Well I think I finally got to the bottom of why the matrix server has been slow in the past. Now that i have good stats on resources I can better address it... Should have matrix running much smoother soon.

@trinsec

Follow

@freemo @trinsec I do hear the matrix developers say there will be a go implementation to replace the slow and resource demanding python version. Is that still in alpha stage?

(As a jealous JVM lover, I don't trust Python 😂 )

@skyblond

That I have no idea.. But if they think go automatically means faster then it will probably be an abysmal failure.

@trinsec

@freemo @trinsec Based on my limited knowledge of python, the multithreading part is pretty heavy, if I recall correctly, you need a new python process to start a new thread (sounds familiar with JVM :ablobthinking: ). And go is pretty good at multithreading (I mean user-mode threads). If not limited by the IO, I would assume a go implementation will speed up some of the process. Maybe also ease the load on developers, considering go offers some great built-in multithreading structures.

@skyblond

multithreading is ugly, but not exactly heavy... you can do threading without multiprocess but you have to disengage the GIL, which involves a little bit of magic... its an ugly pattern to be sure, but not resource intensive.

@trinsec

@freemo ok, thanks, that's some updates to my knowledge base :ablobthinking:

Based on my experience on JVM, when I switched from JVM's native thread to Kotlin coroutines (which is based on threads but is able to share threads, so less thread suspension overall), I got a free performance boost. I assume go can achieve the similar thing. If so, I would say there is a free optimization without largely redesigning the algorithm.

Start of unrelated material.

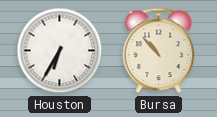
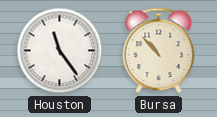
Houston: 6:35 -> 11:24
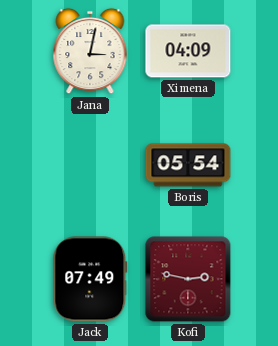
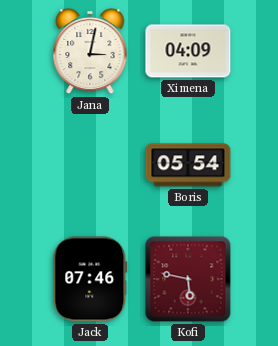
Jack: 07:49 -> 07:46
Kofi: 2:47 -> 5:47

Also, I always prefer strong typed languages when co-op with other developers. Python makes me panic when I don't know what the type of variable x :ablobgrimace:

@skyblond JVM? Thats Java, thought we were talking about python?

Sounds like you implemented threading poorly in java and moved to a language where the way you built it was more appropriate to that language... I mean sure, they might be able to write code on Rust better than in Python simply because they are better at writing code for Rust than they are for Python... but thats not the language's fault.

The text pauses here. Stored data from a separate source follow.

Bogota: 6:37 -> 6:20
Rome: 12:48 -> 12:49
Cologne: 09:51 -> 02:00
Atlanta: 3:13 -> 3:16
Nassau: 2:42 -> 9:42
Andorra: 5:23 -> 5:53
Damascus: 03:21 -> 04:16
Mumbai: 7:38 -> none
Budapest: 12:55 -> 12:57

> Also, I always prefer strong typed languages when co-op with other developers. Python makes me panic when I don't know what the type of variable x :ablobgrimace:

Based on the context here you mean staticly typed, not strongly typed

@freemo oh.. my bad. I did a quick google search and found Python is quite different from JVM. On JVM, a thread is always a kernel thread. On Python, it might or might not be (StackOverflow told me this). So when I initially thought about GIL, I thought it would be act like a monitor lock on JVM, which cause a kernel thread to suspend and have a relatively huge penalty.

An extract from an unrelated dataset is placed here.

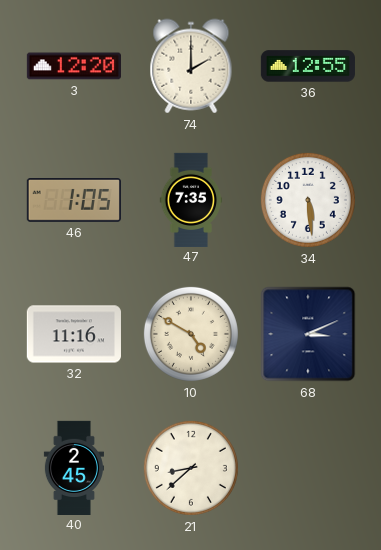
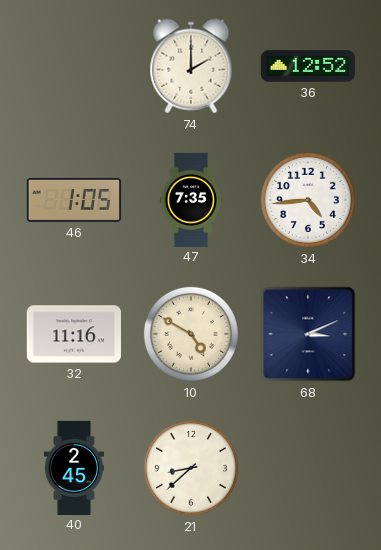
3: 12:20 -> none
36: 12:55 -> 12:52
34: 5:29 -> 4:44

And after another goolge search, yes, I do mean statically typed and strongly typed, where you need to declare the type of a variable and cannot change it on the fly.

@skyblond Yea in java multithreading with the purpose of leveraging multiple CPUs is pretty straightforward and similar to any other language.

Python really is the odd one out where multithreading is a bit of a cop-out as it doesnt actually run in parallel and across CPUs and thus requires either C-python to bypass the GIL or multi-process handling.. which is quite ugly to do efficiently.

C-Python can link with and interact with multi-threaded C code no problem. See https://github.com/sdgathman/pymilter/blob/master/miltermodule.c for an example of the C code end (key object is PyThreadState).

C-Python code itself does not multi-thread, except through multi-processing. (Jython is a Java python implementation that does multi-thread.)

HOWEVER, what is ultimately more efficient than multi-threading for pure python or most other interpreted code is co-routines. Remember those from Knuth's "Fundamental Algorithms"? Python has built-in support for very clean and efficient co-routines - key syntax is the "yield" statement. They work very well ad-hoc, and there are frameworks like the "twisted" library that provide consistent interaction between many parts.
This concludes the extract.